Successful Hiring Strategy: Let Them Come to You
In my eighteen years as an independent practitioner, I’ve had dozens of people work for me on a part-time or contract basis. Some I’ve used regularly for several years, others for several matters while others never lasted more than one project. But of the lawyers and interns who’ve worked for me, without a doubt, I’ve had the best luck with those who’ve come to me.
That’s been the case with my trade association, which has had interns working on policy, regulatory and lobbying matters in the renewables industry for three straight years. We always have a need, but never intend to hire. Yet each summer, I’ll get calls and emails from at least one student pestering me about a job. Because the positions are unpaid internships, there’s little to lose and so to reward their initiative, I’ve given them the job. And each time, I’ve gotten the benefit of hard working, proactive and social-media savvy students eager to learn.
Likewise, many times I’ll initiate a contact with a contract lawyer or paralegal, but then a project falls through and I don’t follow up for a while. The candidates who call or email me with a “just checking in” inquiry will generally wind up with work from me, and also do the best work because they keep me up to date on what they’re doing (you have no idea how many people are inclined to take an assignment and then not do it).

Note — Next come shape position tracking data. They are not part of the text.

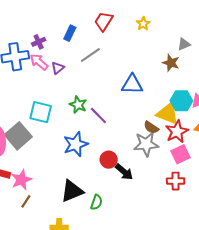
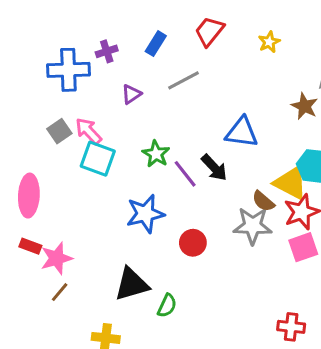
pink arrow: (39, 62) -> (88, 131), moved
gray square: (18, 136) -> (59, 131), moved, size x0.6
black arrow: (124, 172) -> (214, 168), moved
red cross: (176, 181) -> (291, 327), moved

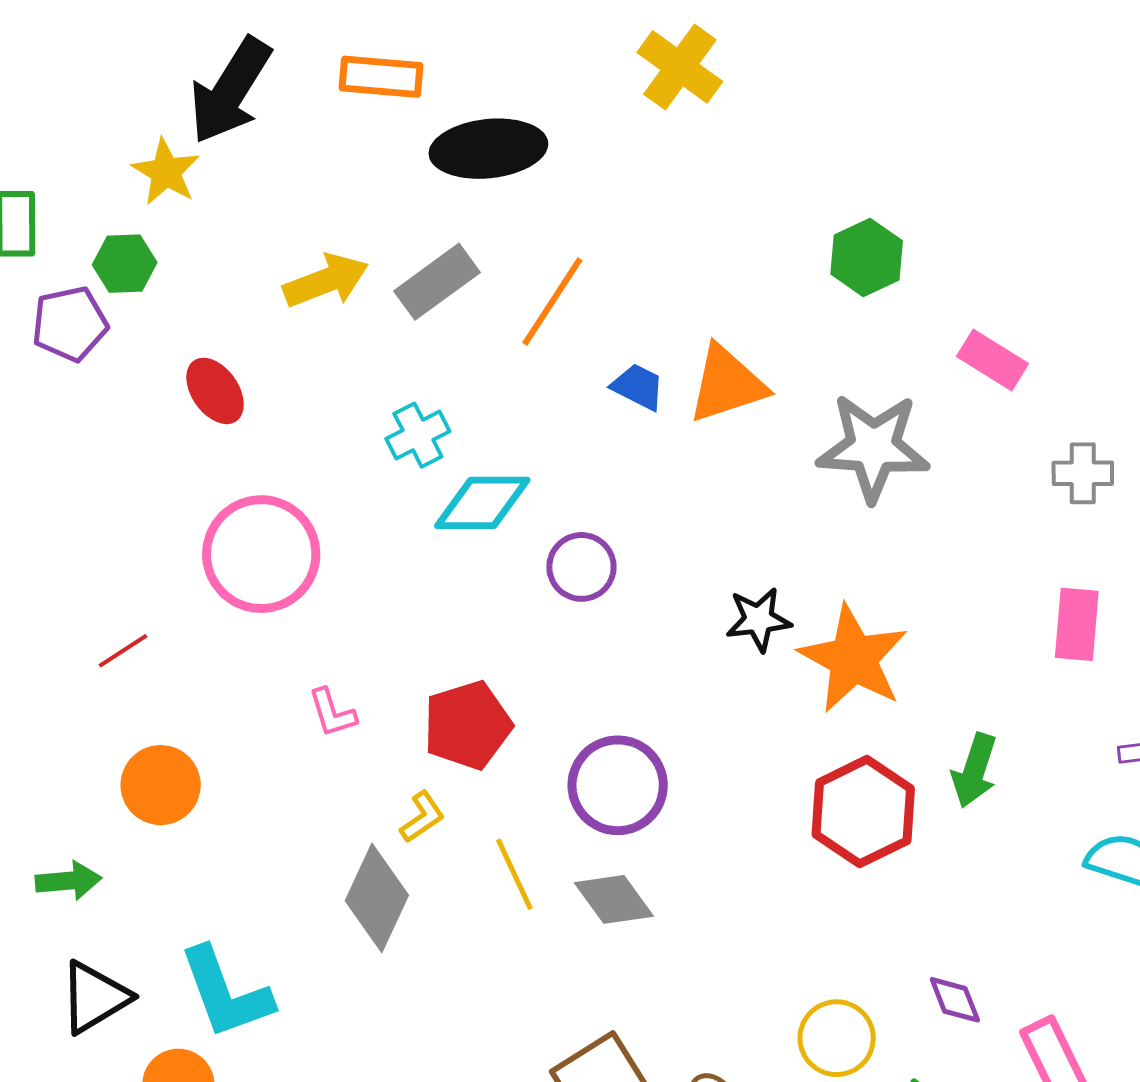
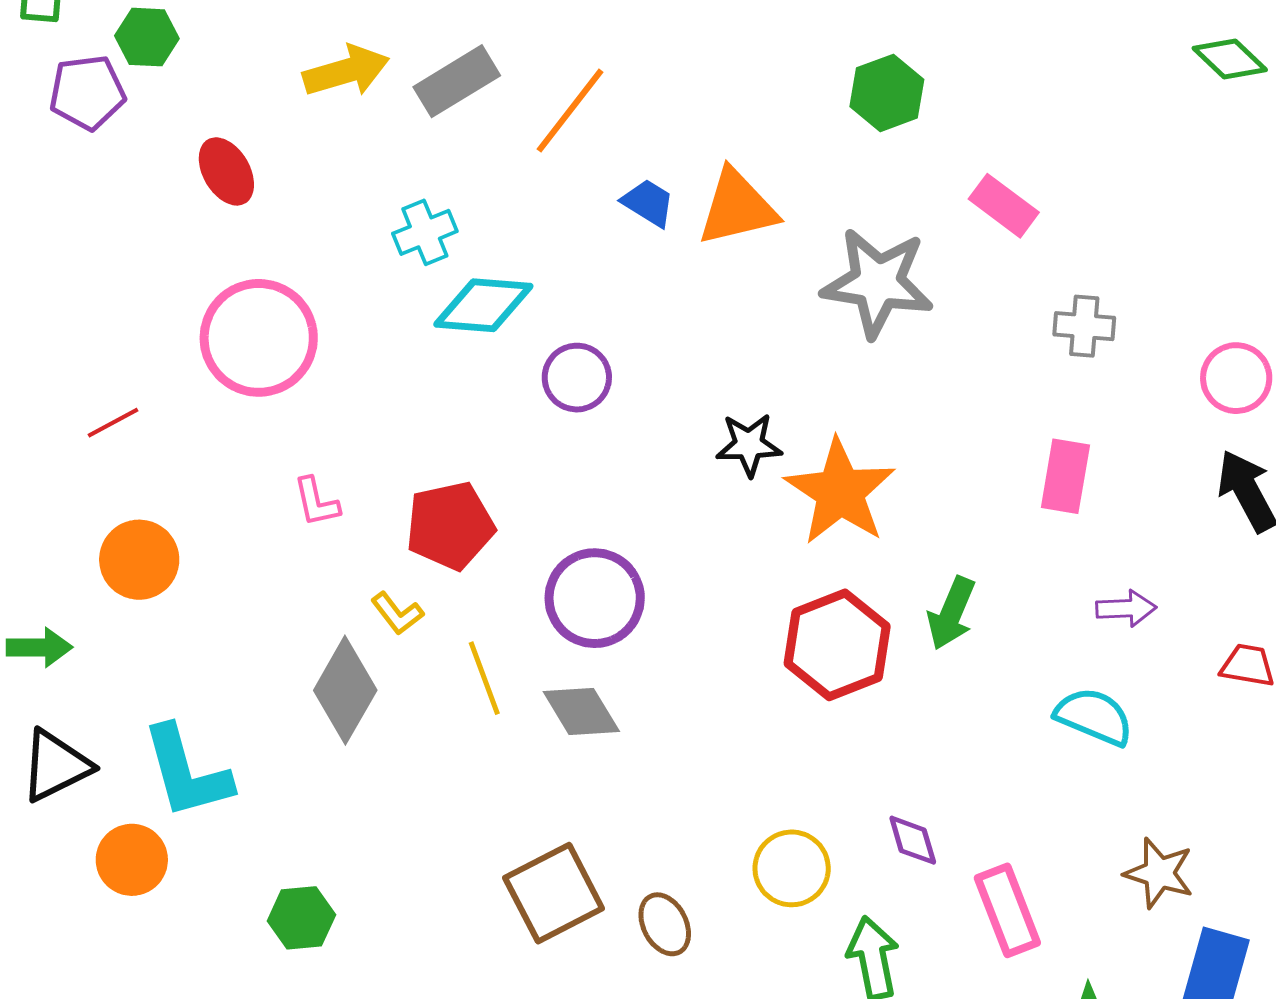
yellow L-shape: (422, 817) -> (397, 613), turned 82

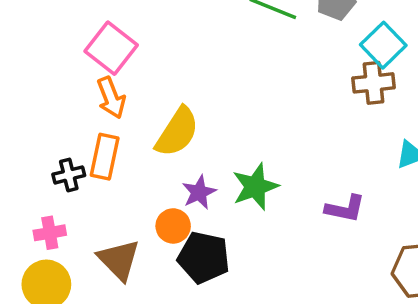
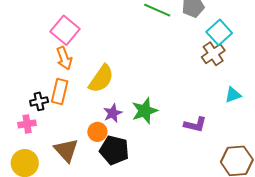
brown cross: (374, 83) -> (213, 54), turned -30
pink cross: (50, 233) -> (27, 124), moved

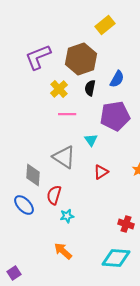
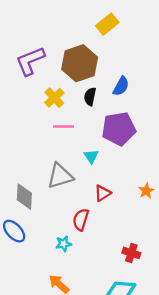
gray triangle: (64, 157) -> (60, 176), turned -50
red semicircle: (54, 195) -> (81, 220), moved

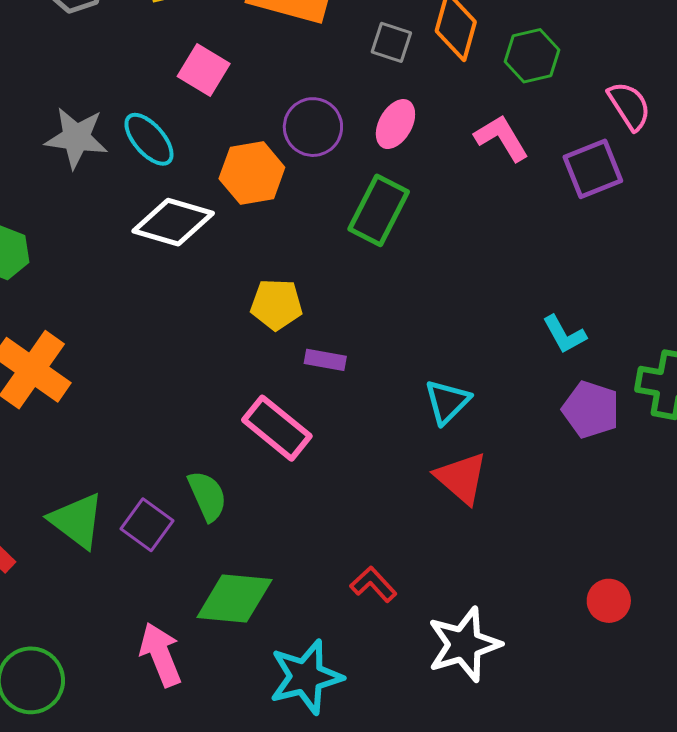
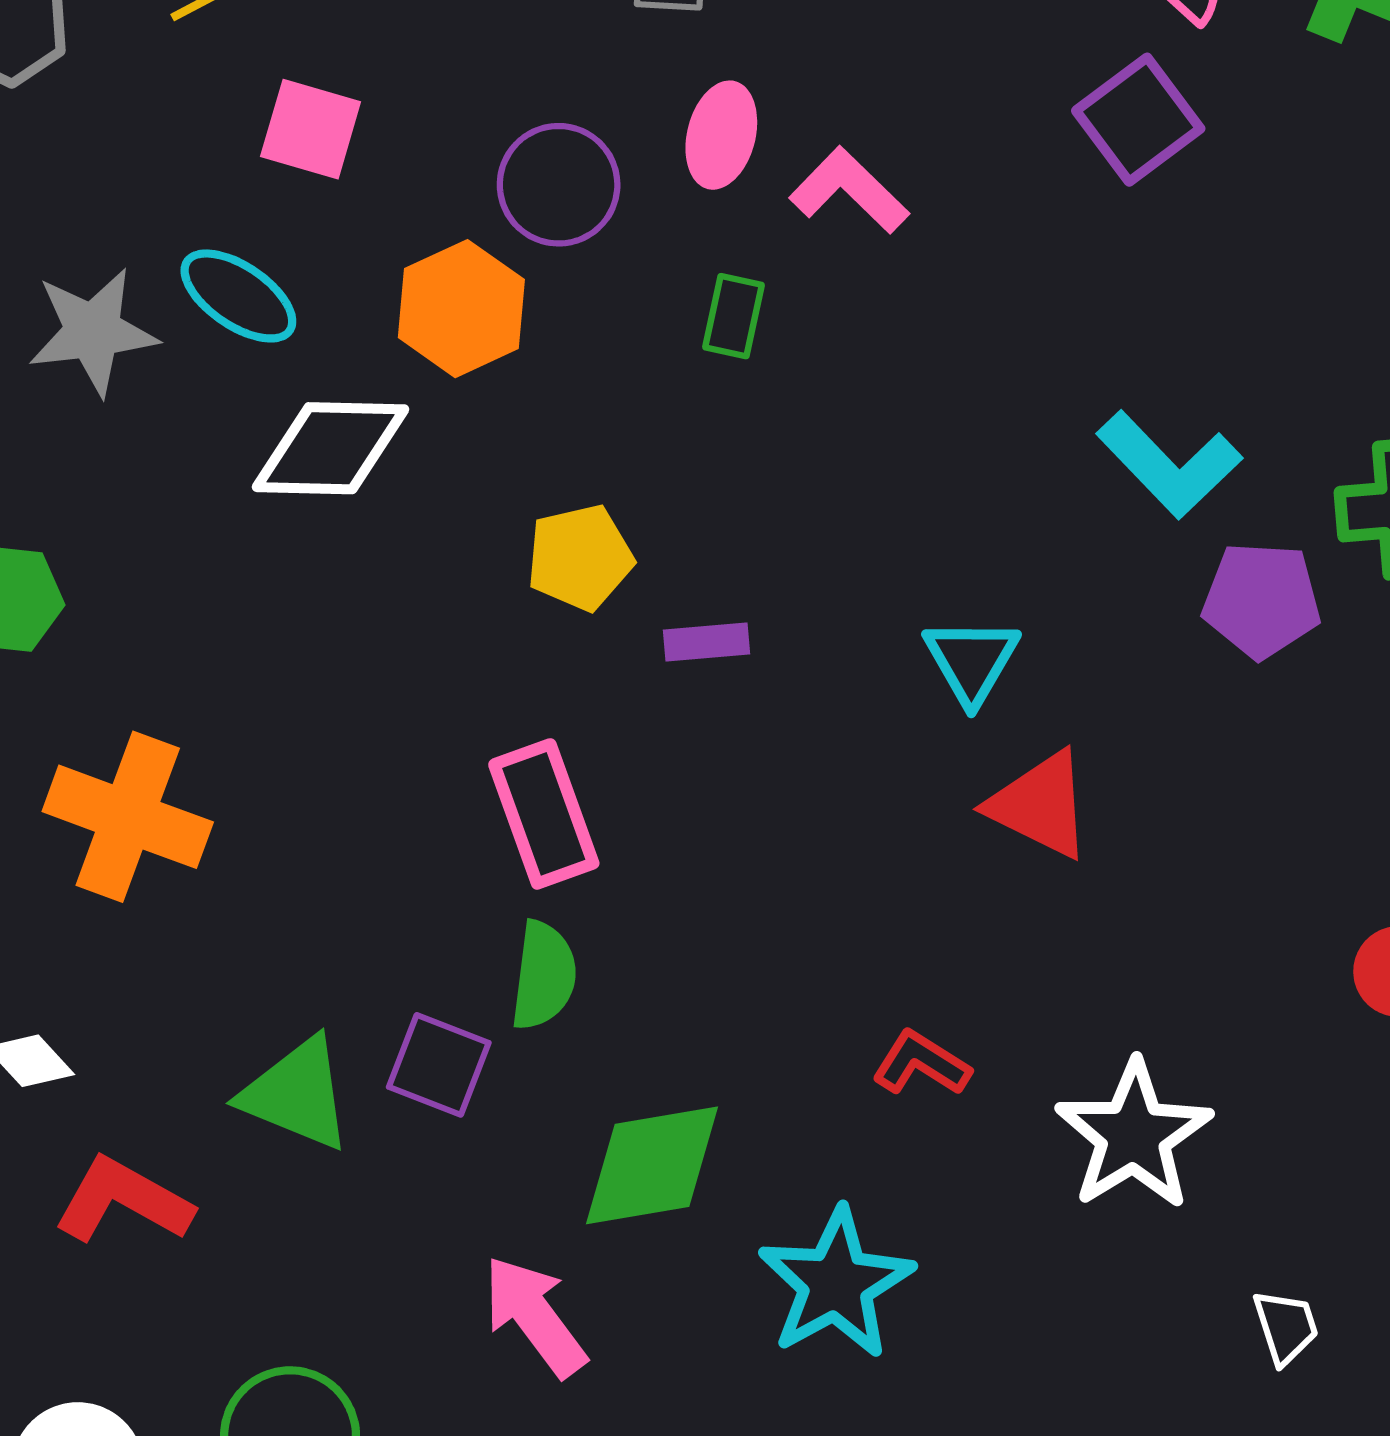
pink L-shape: (502, 138) -> (849, 190), moved
green rectangle: (379, 210) -> (733, 316), size x0.6
cyan L-shape: (564, 334) -> (1169, 465), size x1.5
pink rectangle: (277, 428) -> (544, 814), moved, turned 46
green semicircle: (207, 496) -> (544, 975), turned 46

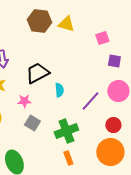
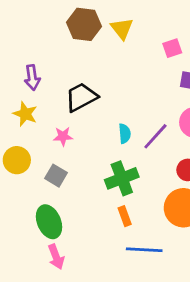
yellow triangle: (66, 24) -> (122, 29), turned 36
cyan semicircle: (59, 90) -> (125, 134), moved
gray square: (32, 123) -> (56, 176), moved

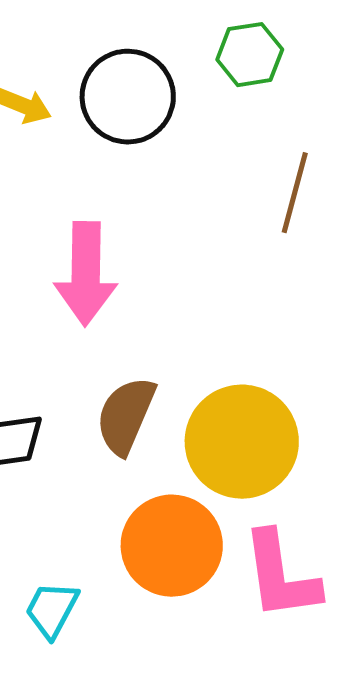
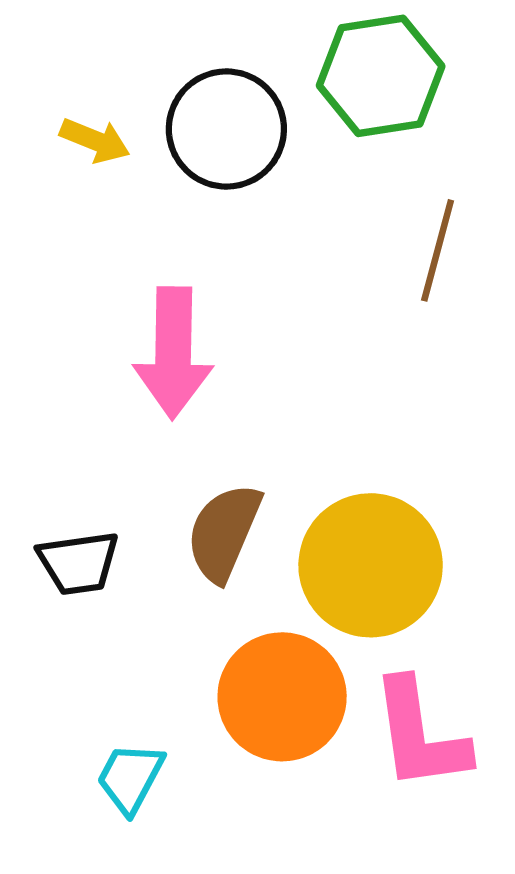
green hexagon: (250, 55) -> (381, 76), size x1.5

The last group of applicants are those who have an entrepreneurial rather than employee mentality. Though they don’t fall into the “come to me” category per se, they’re more inclined to hustle and have access to the tools necessary to do the job, whether it’s a computer research package or a particular word processing program.
To those applicants who are concerned about coming across as being too pushy, don’t worry. Lawyers like me always have some work for someone good – but there are lots of good people out there. You want to be the good person who’s also lucky enough to reach me when I’ve got extra work on my plate. And for that, you need to be persistent.